Stored data:
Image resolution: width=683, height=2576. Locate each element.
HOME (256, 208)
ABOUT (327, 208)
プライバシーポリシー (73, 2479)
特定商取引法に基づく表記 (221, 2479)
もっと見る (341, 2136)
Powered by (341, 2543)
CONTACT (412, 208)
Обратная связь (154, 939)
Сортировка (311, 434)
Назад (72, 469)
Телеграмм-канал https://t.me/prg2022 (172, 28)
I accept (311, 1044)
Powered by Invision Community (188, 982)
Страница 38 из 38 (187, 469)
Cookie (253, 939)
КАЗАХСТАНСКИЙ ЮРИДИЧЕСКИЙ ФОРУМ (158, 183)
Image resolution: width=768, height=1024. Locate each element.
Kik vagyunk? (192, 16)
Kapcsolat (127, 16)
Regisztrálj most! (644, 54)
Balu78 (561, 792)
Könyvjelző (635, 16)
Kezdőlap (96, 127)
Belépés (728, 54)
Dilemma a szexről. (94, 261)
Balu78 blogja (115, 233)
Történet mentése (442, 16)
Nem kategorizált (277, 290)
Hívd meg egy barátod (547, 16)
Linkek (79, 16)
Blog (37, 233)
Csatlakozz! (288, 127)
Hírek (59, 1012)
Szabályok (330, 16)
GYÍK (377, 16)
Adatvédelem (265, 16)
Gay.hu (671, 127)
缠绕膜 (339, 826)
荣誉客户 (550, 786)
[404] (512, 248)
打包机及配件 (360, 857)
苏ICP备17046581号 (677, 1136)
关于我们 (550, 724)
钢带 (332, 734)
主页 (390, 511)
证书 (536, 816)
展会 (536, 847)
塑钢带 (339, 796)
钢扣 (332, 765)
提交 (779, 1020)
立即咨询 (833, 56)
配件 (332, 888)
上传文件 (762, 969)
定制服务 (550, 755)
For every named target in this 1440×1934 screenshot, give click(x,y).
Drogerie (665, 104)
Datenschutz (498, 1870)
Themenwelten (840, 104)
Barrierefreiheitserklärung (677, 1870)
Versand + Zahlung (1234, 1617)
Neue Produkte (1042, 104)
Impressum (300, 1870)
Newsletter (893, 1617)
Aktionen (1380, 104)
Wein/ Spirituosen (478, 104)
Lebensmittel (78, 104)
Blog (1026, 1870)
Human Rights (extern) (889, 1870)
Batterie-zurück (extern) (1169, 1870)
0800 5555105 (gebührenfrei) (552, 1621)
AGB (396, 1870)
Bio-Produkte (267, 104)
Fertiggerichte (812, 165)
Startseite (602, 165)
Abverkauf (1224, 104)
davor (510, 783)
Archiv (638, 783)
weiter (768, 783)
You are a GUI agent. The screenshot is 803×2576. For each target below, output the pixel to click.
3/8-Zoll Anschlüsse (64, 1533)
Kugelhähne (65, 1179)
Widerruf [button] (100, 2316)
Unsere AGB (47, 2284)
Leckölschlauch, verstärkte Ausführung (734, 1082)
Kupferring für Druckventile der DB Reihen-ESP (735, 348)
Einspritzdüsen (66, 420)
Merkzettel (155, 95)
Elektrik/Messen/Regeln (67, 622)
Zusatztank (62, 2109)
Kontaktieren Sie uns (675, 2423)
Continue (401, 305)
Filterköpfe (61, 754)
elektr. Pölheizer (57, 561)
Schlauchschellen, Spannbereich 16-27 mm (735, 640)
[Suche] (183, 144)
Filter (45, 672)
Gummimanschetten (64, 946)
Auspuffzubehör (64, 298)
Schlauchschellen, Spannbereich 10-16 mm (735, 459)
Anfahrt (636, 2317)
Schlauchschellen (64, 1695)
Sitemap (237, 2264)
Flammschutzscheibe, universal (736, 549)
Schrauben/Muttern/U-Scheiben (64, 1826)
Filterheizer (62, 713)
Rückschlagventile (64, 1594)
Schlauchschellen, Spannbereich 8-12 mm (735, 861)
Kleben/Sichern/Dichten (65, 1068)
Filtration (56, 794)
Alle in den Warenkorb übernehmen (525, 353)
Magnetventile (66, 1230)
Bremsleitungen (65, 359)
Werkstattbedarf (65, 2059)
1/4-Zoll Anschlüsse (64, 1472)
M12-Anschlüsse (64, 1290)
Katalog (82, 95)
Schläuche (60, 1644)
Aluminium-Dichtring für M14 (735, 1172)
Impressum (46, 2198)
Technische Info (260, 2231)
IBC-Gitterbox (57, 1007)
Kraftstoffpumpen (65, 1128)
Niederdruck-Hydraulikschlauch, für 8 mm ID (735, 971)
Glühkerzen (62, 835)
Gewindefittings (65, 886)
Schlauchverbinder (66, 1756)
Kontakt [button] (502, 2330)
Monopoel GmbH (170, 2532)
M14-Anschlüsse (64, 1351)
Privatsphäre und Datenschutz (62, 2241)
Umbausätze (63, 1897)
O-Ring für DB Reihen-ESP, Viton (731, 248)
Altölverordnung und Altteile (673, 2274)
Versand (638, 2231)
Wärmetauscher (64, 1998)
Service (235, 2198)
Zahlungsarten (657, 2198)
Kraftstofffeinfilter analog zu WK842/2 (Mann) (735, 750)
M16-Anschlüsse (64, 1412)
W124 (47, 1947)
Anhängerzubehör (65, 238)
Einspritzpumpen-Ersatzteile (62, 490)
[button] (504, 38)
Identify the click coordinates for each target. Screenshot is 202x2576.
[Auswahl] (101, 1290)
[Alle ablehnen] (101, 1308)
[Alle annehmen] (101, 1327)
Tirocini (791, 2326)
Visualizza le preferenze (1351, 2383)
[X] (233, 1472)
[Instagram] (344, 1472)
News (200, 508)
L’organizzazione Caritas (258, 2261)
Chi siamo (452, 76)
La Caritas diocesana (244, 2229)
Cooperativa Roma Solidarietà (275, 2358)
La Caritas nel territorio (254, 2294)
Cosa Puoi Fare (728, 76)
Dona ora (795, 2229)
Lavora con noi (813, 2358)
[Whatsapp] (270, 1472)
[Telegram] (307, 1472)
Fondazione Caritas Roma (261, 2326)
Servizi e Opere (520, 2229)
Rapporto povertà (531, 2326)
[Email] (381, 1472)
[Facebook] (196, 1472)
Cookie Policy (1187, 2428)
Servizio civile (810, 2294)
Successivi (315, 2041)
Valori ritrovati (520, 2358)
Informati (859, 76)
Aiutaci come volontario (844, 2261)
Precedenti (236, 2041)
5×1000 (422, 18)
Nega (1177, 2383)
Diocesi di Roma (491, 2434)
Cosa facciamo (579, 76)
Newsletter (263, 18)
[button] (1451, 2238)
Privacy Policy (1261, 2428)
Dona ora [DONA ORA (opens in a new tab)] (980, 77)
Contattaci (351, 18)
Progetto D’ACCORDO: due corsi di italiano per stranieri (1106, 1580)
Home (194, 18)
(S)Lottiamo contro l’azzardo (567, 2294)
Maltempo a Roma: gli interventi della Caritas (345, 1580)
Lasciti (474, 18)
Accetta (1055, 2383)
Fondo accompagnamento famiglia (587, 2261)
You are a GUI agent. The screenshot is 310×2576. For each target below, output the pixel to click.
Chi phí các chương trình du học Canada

Assigned task:
An exact copy of every entry above is the expected answer.

Answer for the task:
Image resolution: width=683, height=2576. Locate each element.
HOME (256, 208)
ABOUT (327, 208)
プライバシーポリシー (73, 2479)
特定商取引法に基づく表記 (221, 2479)
もっと見る (341, 2136)
Powered by (341, 2543)
CONTACT (412, 208)
Обратная связь (154, 939)
Сортировка (311, 434)
Назад (72, 469)
Телеграмм-канал https://t.me/prg2022 (172, 28)
I accept (311, 1044)
Powered by Invision Community (188, 982)
Страница 38 из 38 (187, 469)
Cookie (253, 939)
КАЗАХСТАНСКИЙ ЮРИДИЧЕСКИЙ ФОРУМ (158, 183)
Image resolution: width=768, height=1024. Locate each element.
Kik vagyunk? (192, 16)
Kapcsolat (127, 16)
Regisztrálj most! (644, 54)
Balu78 (561, 792)
Könyvjelző (635, 16)
Kezdőlap (96, 127)
Belépés (728, 54)
Dilemma a szexről. (94, 261)
Balu78 blogja (115, 233)
Történet mentése (442, 16)
Nem kategorizált (277, 290)
Hívd meg egy barátod (547, 16)
Linkek (79, 16)
Blog (37, 233)
Csatlakozz! (288, 127)
Hírek (59, 1012)
Szabályok (330, 16)
GYÍK (377, 16)
Adatvédelem (265, 16)
Gay.hu (671, 127)
缠绕膜 (339, 826)
荣誉客户 (550, 786)
[404] (512, 248)
打包机及配件 (360, 857)
苏ICP备17046581号 (677, 1136)
关于我们 (550, 724)
钢带 (332, 734)
主页 (390, 511)
证书 (536, 816)
展会 (536, 847)
塑钢带 (339, 796)
钢扣 (332, 765)
提交 (779, 1020)
立即咨询 (833, 56)
配件 (332, 888)
上传文件 (762, 969)
定制服务 (550, 755)
For every named target in this 1440×1934 screenshot, give click(x,y).
Drogerie (665, 104)
Datenschutz (498, 1870)
Themenwelten (840, 104)
Barrierefreiheitserklärung (677, 1870)
Versand + Zahlung (1234, 1617)
Neue Produkte (1042, 104)
Impressum (300, 1870)
Newsletter (893, 1617)
Aktionen (1380, 104)
Wein/ Spirituosen (478, 104)
Lebensmittel (78, 104)
Blog (1026, 1870)
Human Rights (extern) (889, 1870)
Batterie-zurück (extern) (1169, 1870)
0800 5555105 (gebührenfrei) (552, 1621)
AGB (396, 1870)
Bio-Produkte (267, 104)
Fertiggerichte (812, 165)
Startseite (602, 165)
Abverkauf (1224, 104)
davor (510, 783)
Archiv (638, 783)
weiter (768, 783)
You are a GUI agent. The screenshot is 803×2576. For each target below, output the pixel to click.
3/8-Zoll Anschlüsse (64, 1533)
Kugelhähne (65, 1179)
Widerruf [button] (100, 2316)
Unsere AGB (47, 2284)
Leckölschlauch, verstärkte Ausführung (734, 1082)
Kupferring für Druckventile der DB Reihen-ESP (735, 348)
Einspritzdüsen (66, 420)
Merkzettel (155, 95)
Elektrik/Messen/Regeln (67, 622)
Zusatztank (62, 2109)
Kontaktieren Sie uns (675, 2423)
Continue (401, 305)
Filterköpfe (61, 754)
elektr. Pölheizer (57, 561)
Schlauchschellen, Spannbereich 16-27 mm (735, 640)
[Suche] (183, 144)
Filter (45, 672)
Gummimanschetten (64, 946)
Auspuffzubehör (64, 298)
Schlauchschellen, Spannbereich 10-16 mm (735, 459)
Anfahrt (636, 2317)
Schlauchschellen (64, 1695)
Sitemap (237, 2264)
Flammschutzscheibe, universal (736, 549)
Schrauben/Muttern/U-Scheiben (64, 1826)
Filterheizer (62, 713)
Rückschlagventile (64, 1594)
Schlauchschellen, Spannbereich 8-12 mm (735, 861)
Kleben/Sichern/Dichten (65, 1068)
Filtration (56, 794)
Alle in den Warenkorb übernehmen (525, 353)
Magnetventile (66, 1230)
Bremsleitungen (65, 359)
Werkstattbedarf (65, 2059)
1/4-Zoll Anschlüsse (64, 1472)
M12-Anschlüsse (64, 1290)
Katalog (82, 95)
Schläuche (60, 1644)
Aluminium-Dichtring für M14 (735, 1172)
Impressum (46, 2198)
Technische Info (260, 2231)
IBC-Gitterbox (57, 1007)
Kraftstoffpumpen (65, 1128)
Niederdruck-Hydraulikschlauch, für 8 mm ID (735, 971)
Glühkerzen (62, 835)
Gewindefittings (65, 886)
Schlauchverbinder (66, 1756)
Kontakt [button] (502, 2330)
Monopoel GmbH (170, 2532)
M14-Anschlüsse (64, 1351)
Privatsphäre und Datenschutz (62, 2241)
Umbausätze (63, 1897)
O-Ring für DB Reihen-ESP, Viton (731, 248)
Altölverordnung und Altteile (673, 2274)
Versand (638, 2231)
Wärmetauscher (64, 1998)
Service (235, 2198)
Zahlungsarten (657, 2198)
Kraftstofffeinfilter analog zu WK842/2 (Mann) (735, 750)
M16-Anschlüsse (64, 1412)
W124 (47, 1947)
Anhängerzubehör (65, 238)
Einspritzpumpen-Ersatzteile (62, 490)
[button] (504, 38)
Identify the click coordinates for each target. Screenshot is 202x2576.
[Auswahl] (101, 1290)
[Alle ablehnen] (101, 1308)
[Alle annehmen] (101, 1327)
Tirocini (791, 2326)
Visualizza le preferenze (1351, 2383)
[X] (233, 1472)
[Instagram] (344, 1472)
News (200, 508)
L’organizzazione Caritas (258, 2261)
Chi siamo (452, 76)
La Caritas diocesana (244, 2229)
Cooperativa Roma Solidarietà (275, 2358)
La Caritas nel territorio (254, 2294)
Cosa Puoi Fare (728, 76)
Dona ora (795, 2229)
Lavora con noi (813, 2358)
[Whatsapp] (270, 1472)
[Telegram] (307, 1472)
Fondazione Caritas Roma (261, 2326)
Servizi e Opere (520, 2229)
Rapporto povertà (531, 2326)
[Email] (381, 1472)
[Facebook] (196, 1472)
Cookie Policy (1187, 2428)
Servizio civile (810, 2294)
Successivi (315, 2041)
Valori ritrovati (520, 2358)
Informati (859, 76)
Aiutaci come volontario (844, 2261)
Precedenti (236, 2041)
5×1000 (422, 18)
Nega (1177, 2383)
Diocesi di Roma (491, 2434)
Cosa facciamo (579, 76)
Newsletter (263, 18)
[button] (1451, 2238)
Privacy Policy (1261, 2428)
Dona ora [DONA ORA (opens in a new tab)] (980, 77)
Contattaci (351, 18)
Progetto D’ACCORDO: due corsi di italiano per stranieri (1106, 1580)
Home (194, 18)
(S)Lottiamo contro l’azzardo (567, 2294)
Maltempo a Roma: gli interventi della Caritas (345, 1580)
Lasciti (474, 18)
Accetta (1055, 2383)
Fondo accompagnamento famiglia (587, 2261)
You are a GUI agent. The screenshot is 310×2576. For each target below, output the pixel to click.
Chi phí các chương trình du học Canada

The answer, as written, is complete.